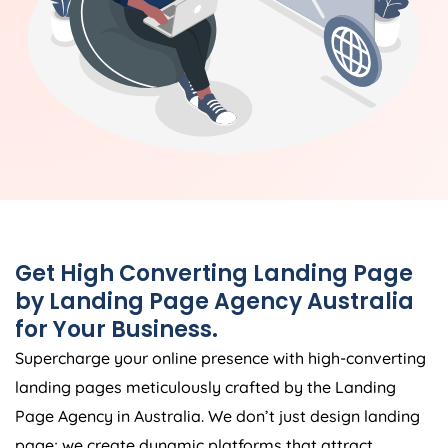
Get High Converting Landing Page
by Landing Page
Agency
Australia
for Your Business.
Supercharge your online presence with high-converting
landing pages meticulously crafted by the Landing
Page
Agency
in
Australia
. We don’t just design landing
page; we create dynamic platforms that attract,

━━━━

Directions for this task: The copy you output must match the entries above exactly, except that it has no pictures.

Task output:
Get High Converting Landing Page
by Landing Page
Agency
Australia
for Your Business.
Supercharge your online presence with high-converting
landing pages meticulously crafted by the Landing
Page
Agency
in
Australia
. We don’t just design landing
page; we create dynamic platforms that attract,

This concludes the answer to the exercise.